If you don’t have a specific effect size in mind, you can use Cohen’s conventions (small, medium, large) as starting points, or look at prior studies on your topic to estimate a realistic effect size. Using the “medium” category is a common default when no prior data exists, but this is a rough guide. If the true effect turns out to be smaller than you assumed, your study will be underpowered.

Sample Sizes in Clinical Drug Trials

Clinical trials follow a structured progression where sample sizes grow with each phase. Phase 1 trials, which primarily test safety and dosing, typically enroll 20 to 80 participants. Phase 2 trials expand to a few hundred patients and begin evaluating whether the treatment works, though these studies still aren’t large enough to confirm effectiveness on their own. Phase 3 trials, the pivotal studies that determine whether a drug gets approved, involve 300 to 3,000 participants.
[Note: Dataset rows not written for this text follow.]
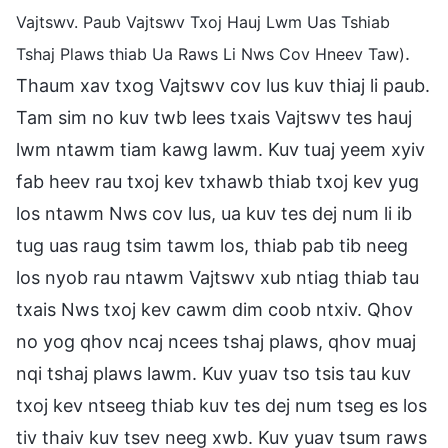
Vajtswv. Paub Vajtswv Txoj Hauj Lwm Uas Tshiab
.
Tshaj Plaws thiab Ua Raws Li Nws Cov Hneev Taw)
Thaum xav txog Vajtswv cov lus kuv thiaj li paub.
Tam sim no kuv twb lees txais Vajtswv tes hauj
lwm ntawm tiam kawg lawm. Kuv tuaj yeem xyiv
fab heev rau txoj kev txhawb thiab txoj kev yug
los ntawm Nws cov lus, ua kuv tes dej num li ib
tug uas raug tsim tawm los, thiab pab tib neeg
los nyob rau ntawm Vajtswv xub ntiag thiab tau
txais Nws txoj kev cawm dim coob ntxiv. Qhov
no yog qhov ncaj ncees tshaj plaws, qhov muaj
nqi tshaj plaws lawm. Kuv yuav tso tsis tau kuv
txoj kev ntseeg thiab kuv tes dej num tseg es los
tiv thaiv kuv tsev neeg xwb. Kuv yuav tsum raws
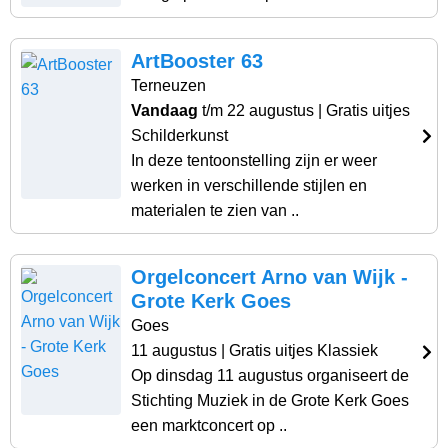
ArtBooster 63
Terneuzen
Vandaag
t/m 22 augustus
| Gratis uitjes
Schilderkunst
In deze tentoonstelling zijn er weer
werken in verschillende stijlen en
materialen te zien van ..
Orgelconcert Arno van Wijk -
Grote Kerk Goes
Goes
11 augustus
| Gratis uitjes Klassiek
Op dinsdag 11 augustus organiseert de
Stichting Muziek in de Grote Kerk Goes
een marktconcert op ..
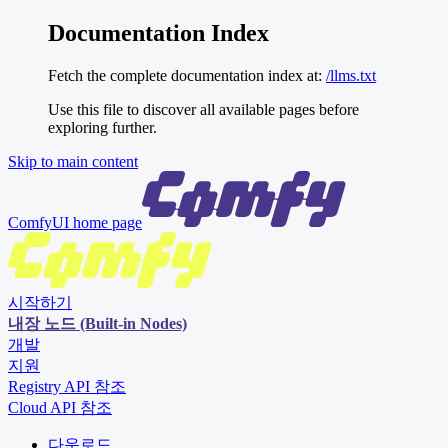
Documentation Index
Fetch the complete documentation index at:
/llms.txt
Use this file to discover all available pages before
exploring further.
Skip to main content
ComfyUI
home page
시작하기
내장 노드 (Built-in Nodes)
개발
지원
Registry API 참조
Cloud API 참조
다운로드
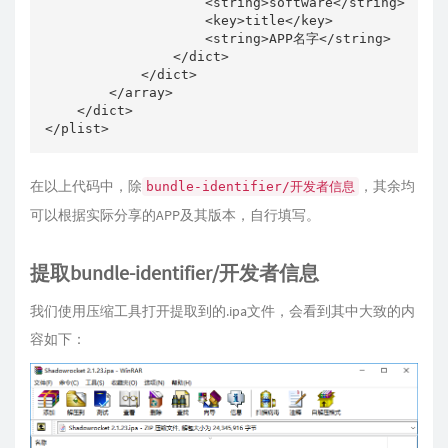
                    <string>software</string>

                    <key>title</key>

                    <string>APP名字</string>

                </dict>

            </dict>

        </array>

    </dict>

在以上代码中，除
，其余均
bundle-identifier/开发者信息
可以根据实际分享的APP及其版本，自行填写。
提取bundle-identifier/开发者信息
我们使用压缩工具打开提取到的.ipa文件，会看到其中大致的内
容如下：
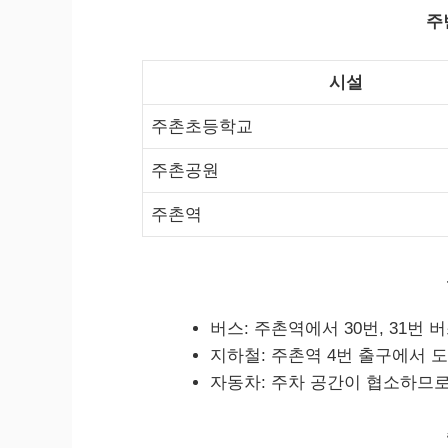
주
시설
주촌초등학교
주촌공원
주촌역
버스: 주촌역에서 30번, 31번 
지하철: 주촌역 4번 출구에서 도
자동차: 주차 공간이 협소하므로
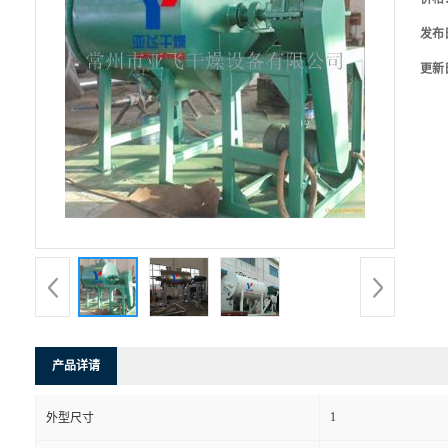
发布
更新
产品详请
1
外型尺寸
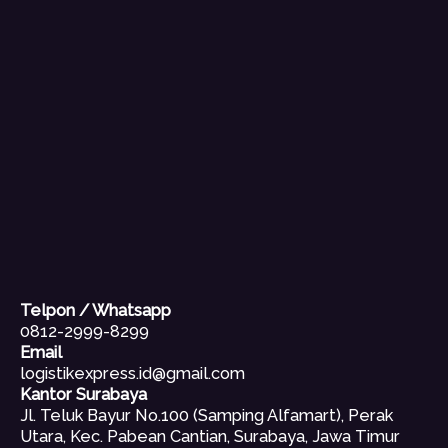
Telpon / Whatsapp
0812-2999-8299
Email
logistikexpress.id@gmail.com
Kantor Surabaya
Jl. Teluk Bayur No.100 (Samping Alfamart), Perak
Utara, Kec. Pabean Cantian, Surabaya, Jawa Timur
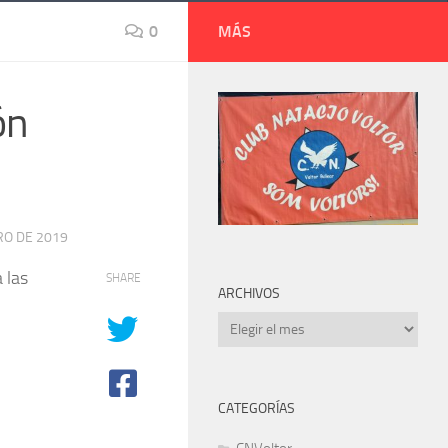
0
MÁS
ón
RO DE 2019
 las
SHARE
ARCHIVOS
Archivos
CATEGORÍAS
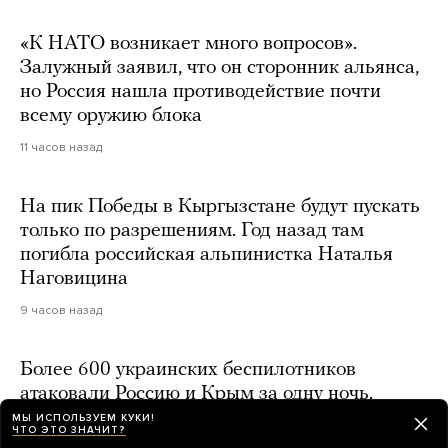
«К НАТО возникает много вопросов».
Залужный заявил, что он сторонник альянса,
но Россия нашла противодействие почти
всему оружию блока
11 часов назад
На пик Победы в Кыргызстане будут пускать
только по разрешениям. Год назад там
погибла российская альпинистка Наталья
Наговицина
9 часов назад
Более 600 украинских беспилотников
атаковали Россию и Крым за одну ночь.
В Тверской области под удар опять попал
МЫ ИСПОЛЬЗУЕМ КУКИ!
ЧТО ЭТО ЗНАЧИТ?
склад Wildberries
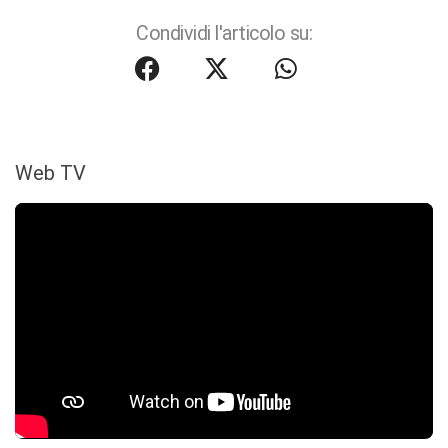
Condividi l'articolo su:
Web TV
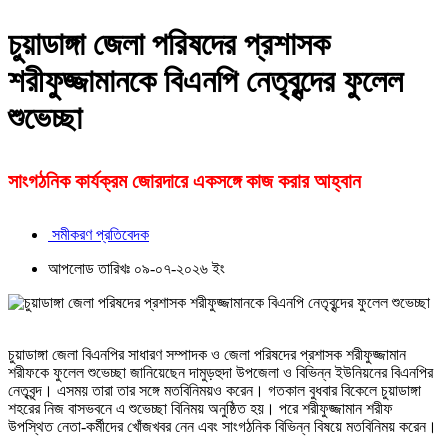
চুয়াডাঙ্গা জেলা পরিষদের প্রশাসক
শরীফুজ্জামানকে বিএনপি নেতৃবৃন্দের ফুলেল
শুভেচ্ছা
সাংগঠনিক কার্যক্রম জোরদারে একসঙ্গে কাজ করার আহ্বান
সমীকরণ প্রতিবেদক
আপলোড তারিখঃ ০৯-০৭-২০২৬ ইং
চুয়াডাঙ্গা জেলা বিএনপির সাধারণ সম্পাদক ও জেলা পরিষদের প্রশাসক শরীফুজ্জামান
শরীফকে ফুলেল শুভেচ্ছা জানিয়েছেন দামুড়হুদা উপজেলা ও বিভিন্ন ইউনিয়নের বিএনপির
নেতৃবৃন্দ। এসময় তারা তার সঙ্গে মতবিনিময়ও করেন। গতকাল বুধবার বিকেলে চুয়াডাঙ্গা
শহরের নিজ বাসভবনে এ শুভেচ্ছা বিনিময় অনুষ্ঠিত হয়। পরে শরীফুজ্জামান শরীফ
উপস্থিত নেতা-কর্মীদের খোঁজখবর নেন এবং সাংগঠনিক বিভিন্ন বিষয়ে মতবিনিময় করেন।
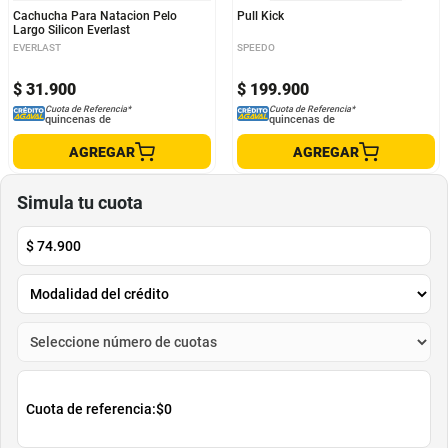
Cachucha Para Natacion Pelo
Pull Kick
Largo Silicon Everlast
EVERLAST
SPEEDO
$
31
.
900
$
199
.
900
Cuota de Referencia*
Cuota de Referencia*
quincenas de
quincenas de
AGREGAR
AGREGAR
Simula tu cuota
$
74.900
Cuota de referencia:
$0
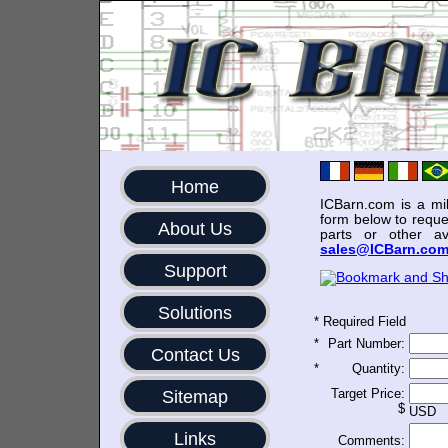
Home
ICBarn.com is a mili
form below to reque
About Us
parts or other av
sales@ICBarn.co
Support
Solutions
*
Required Field
*
Part Number:
Contact Us
*
Quantity:
Target Price:
Sitemap
$
USD
Links
Comments:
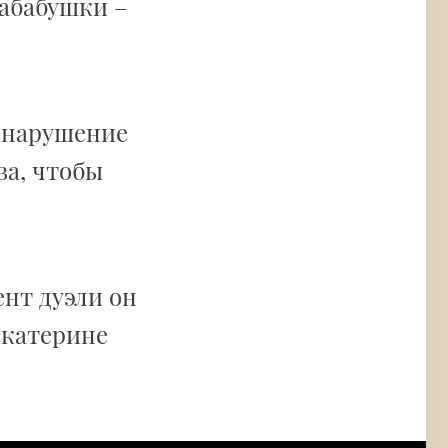
абабушки –
 нарушение
ва, чтобы
ент дуэли он
Екатерине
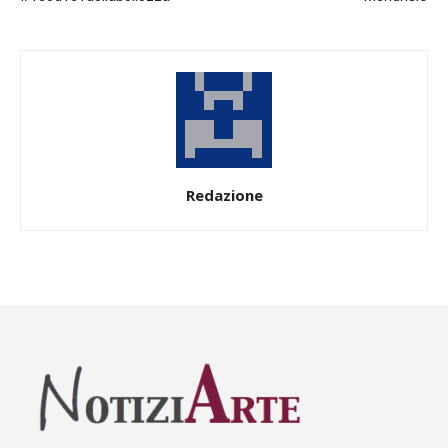
Redazione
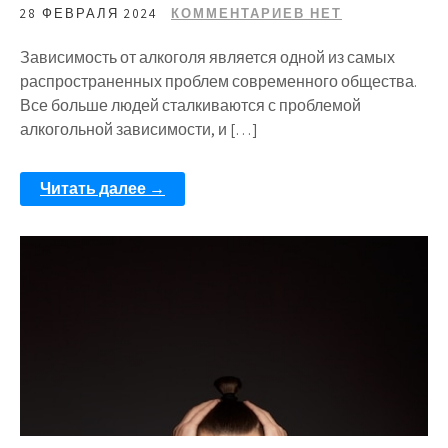
28 ФЕВРАЛЯ 2024
КОММЕНТАРИЕВ НЕТ
Зависимость от алкоголя является одной из самых
распространенных проблем современного общества.
Все больше людей сталкиваются с проблемой
алкогольной зависимости, и […]
Читать далее →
These ranges reflect the logic of power analysis at scale. Early phases look for large, obvious signals (severe side effects, clear dose responses) that don’t require huge samples. Later phases need to detect more subtle differences in effectiveness between the new treatment and existing options, which demands much larger groups.

Continuous vs. Categorical Data

The type of data you’re collecting also affects how many observations you need. When you’re measuring something continuous, like blood pressure or test scores, the required sample size depends on the variability in your measurements and how precise you need your estimate to be. More variability in the data means you need more observations to pin down the true average.

When you’re measuring proportions or categories (like the percentage of people who respond to a treatment), the math works differently. If you have no prior estimate of what the proportion might be, the most conservative approach is to assume it’s 50/50, which produces the largest possible required sample size. This guarantees you won’t undercount, though it may lead to collecting more data than strictly necessary. As your prior estimate moves away from 50% in either direction, the required sample size drops.